House Republicans tease new energy policy roadmap

Republicans on the House Energy and Commerce Committee laid out a policy roadmap Monday that dovetails with the work the Senate prepares to tackle, priming the pump for a planned comprehensive energy bill.

The House panel’s framework focuses on infrastructure, increasing energy supply, accountability and energy efficiency. Committee Chairman Fred Upton, R-Mich., and Energy and Power Subcommittee Chairman Ed Whitfield, R-Ky., said the policy roadmap reflects an era of growing energy supplies that’s made the United States the world’s top oil and natural gas producer.

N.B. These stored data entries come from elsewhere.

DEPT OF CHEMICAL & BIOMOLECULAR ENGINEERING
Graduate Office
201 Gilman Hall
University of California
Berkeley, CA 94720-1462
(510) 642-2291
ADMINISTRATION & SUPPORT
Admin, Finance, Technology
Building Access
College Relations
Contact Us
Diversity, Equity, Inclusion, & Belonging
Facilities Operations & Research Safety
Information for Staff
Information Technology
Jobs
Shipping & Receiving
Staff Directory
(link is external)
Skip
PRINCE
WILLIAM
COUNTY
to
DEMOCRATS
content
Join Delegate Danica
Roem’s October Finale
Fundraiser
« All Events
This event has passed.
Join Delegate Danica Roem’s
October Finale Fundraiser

“Our energy realities have changed dramatically — we’ve gone from bust to boom practically overnight. Today’s energy policies are lagging far behind and are better suited for the gas lines in the 1970s than this new era of abundance. We need policies that meet today’s needs and are focused on the future, and that starts with building the Architecture of Abundance,” the lawmakers said.

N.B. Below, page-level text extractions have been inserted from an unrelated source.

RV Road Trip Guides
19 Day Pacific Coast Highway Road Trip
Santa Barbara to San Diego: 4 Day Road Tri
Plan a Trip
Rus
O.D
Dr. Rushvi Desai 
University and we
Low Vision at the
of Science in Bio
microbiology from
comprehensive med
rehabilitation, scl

The House’s focal points mirror what Senate Energy and Natural Resources Committee Chairwoman Lisa Murkowski said she wants to include in broad energy legislation. The Alaska Republican said she wants to release the bill this spring and has talked with Upton and top Senate Energy Committee Democrat Maria Cantwell, D-Wash., about the effort.

Perhaps to mesh with what Murkowski had floated, the House framework parcels off the committee’s plans to handcuff Environmental Protection Agency regulations, such as the proposal to slash electricity emissions 30 percent below 2005 levels by 2030. EPA policies will no doubt be a focus of the committee, but blocking the rules could endanger Senate passage of a sweeping energy bill like the one Murkowski has discussed with Upton.

Ending trade barriers will be one of the top concerns.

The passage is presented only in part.